A novel role for NAADP in the regulation of cardiac excitation-contraction coupling

S. Rakovic, M. Yamasaki, A. Macgregor, R. Parkesh, G.C. Churchill, A. Galione & D.A. Terrar. University Department of Pharmacology, Mansfield Road, Oxford OX1 3 QT, UK

Nicotinic acid adenine dinucleotide phosphate (NAADP) is a recently described Ca2+ mobilizing intracellular messenger. We have shown previously that NAADP increases whole cell Ca2+ transients and contractions in guinea-pig ventricular myocytes when photoreleased from a caged analogue. These effects were prevented by the proton pump inhibitor bafilomycin A, indicating involvement of an acidic Ca2+ store. The aim of these experiments was to explore further the role of NAADP in cardiac muscle and to investigate the possible influence of ß-adrenoceptor stimulation on this pathway.

Male guinea-pigs (350-500 g) or rats (250 g) were killed by cervical dislocation following stunning in accordance with the Home Office Guidance On The Operation Of The Animals (Scientific Procedures) Act 1986 (H.M.S.O.) . Isolated myocytes were stimulated to fire action potentials, recorded with patch electrodes; whole-cell patch allowed introduction of membrane-impermeant drugs to the cytosol. Cell contractions were measured using an edge detection system. Ca2+ transients and sparks were imaged using a scanning laser confocal microscope (fluo-4). NAADP levels were assessed using a radio-ligand binding assay. Data are expressed as mean ± S.E.M.; statistical comparisons were made using paired or unpaired Student’s t test, with P < 0.05 taken to indicate statistical significance.

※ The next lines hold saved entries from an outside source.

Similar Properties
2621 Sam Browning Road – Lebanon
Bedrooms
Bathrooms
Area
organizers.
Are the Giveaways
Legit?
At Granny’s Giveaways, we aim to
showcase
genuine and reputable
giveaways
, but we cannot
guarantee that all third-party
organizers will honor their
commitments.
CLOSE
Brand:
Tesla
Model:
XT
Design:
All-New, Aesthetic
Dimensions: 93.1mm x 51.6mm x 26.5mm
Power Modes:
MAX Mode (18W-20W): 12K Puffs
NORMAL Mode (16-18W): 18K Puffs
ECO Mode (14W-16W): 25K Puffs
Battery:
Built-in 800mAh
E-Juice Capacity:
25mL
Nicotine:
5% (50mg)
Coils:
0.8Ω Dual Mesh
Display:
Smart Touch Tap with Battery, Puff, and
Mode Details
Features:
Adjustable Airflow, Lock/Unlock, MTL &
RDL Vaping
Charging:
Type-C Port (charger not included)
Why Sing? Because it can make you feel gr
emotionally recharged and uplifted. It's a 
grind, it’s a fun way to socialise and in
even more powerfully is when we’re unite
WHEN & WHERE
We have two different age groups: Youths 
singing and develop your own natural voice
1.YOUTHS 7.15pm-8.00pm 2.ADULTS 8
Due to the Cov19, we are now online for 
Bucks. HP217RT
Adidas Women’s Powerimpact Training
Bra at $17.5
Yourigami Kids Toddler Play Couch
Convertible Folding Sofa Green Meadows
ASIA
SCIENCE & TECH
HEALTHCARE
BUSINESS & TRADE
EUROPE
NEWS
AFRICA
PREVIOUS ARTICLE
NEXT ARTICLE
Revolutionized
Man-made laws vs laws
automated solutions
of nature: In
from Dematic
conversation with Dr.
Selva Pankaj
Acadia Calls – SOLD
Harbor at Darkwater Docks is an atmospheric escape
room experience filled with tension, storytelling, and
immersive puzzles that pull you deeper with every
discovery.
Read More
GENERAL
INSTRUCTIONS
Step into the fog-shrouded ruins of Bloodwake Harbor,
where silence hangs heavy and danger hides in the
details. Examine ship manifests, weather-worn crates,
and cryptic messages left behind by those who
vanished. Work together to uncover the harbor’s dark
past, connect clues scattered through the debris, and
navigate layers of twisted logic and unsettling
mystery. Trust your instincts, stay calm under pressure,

Rapid application of NAADP-AM (60 nM) increased contraction of guinea-pig ventricular myocytes (by 28 ± 5% at 20 s, n = 8, P < 0.05). This effect was inhibited by pre-treatment with bafilomycin (1 µM, 5 min) (-1 ± 1% at 20 s, n = 6, P > 0.05). In rat ventricular myocytes, application of NAADP-AM (60 nM, 20 s) increased spark frequency from 2.67 ± 1.64 to 4.52 ± 1.97 events/s/100 µM, spark amplitude by 37 ± 6 % and resting fluorescence level by 25 ± 5 % (n = 6, P < 0.05); all these actions were prevented by pre-treatment with bafilomycin. Labelling of acidic stores with lysotracker red was greatly diminished following bafilomycin, whereas labelling of the sarcopasmic reticulum (SR) with BODIPY-ryanodine or BODIPY-thapsigargin showed little or no change after addition of bafilomycin. In Langendorff perfused hearts, isoprenaline (60 nM, 5 min) increased NAADP levels from 0.220 ± 0.027 to 0.337 ± 0.043 nmol/mg protein. The enhancement of the Ca2+ transient by UV-photolysis of caged NAADP (5 µM) was smaller in the presence of 5 nM isoprenaline (18 ± 7 % increase 60 s after photolysis; n = 7, P < 0.05) than in its absence (41 ± 10 %; n = 8, P < 0.05), as might be expected if NAADP levels were elevated in the presence of a ß-adrenoceptor agonist. In contrast, cytosolic application of a high self-inactivating concentration of NAADP (1 mM, 3 min) caused a greater reduction of contraction amplitude in the presence of 2 nM isoprenaline (40 ± 6 %; n = 6, P < 0.05) than in its absence (26 ± 5 %; n = 10, P < 0.05).

These observations are consistent with an action of NAADP to increase myocyte Ca2+ transients and contractions by releasing Ca2+ from a bafilomycin-sensitive acidic store, which in turn enhances SR Ca2+ load. Furthermore, NAADP may be a novel mechanism by which ß-adrenoceptor agonists enhance contractility in the heart.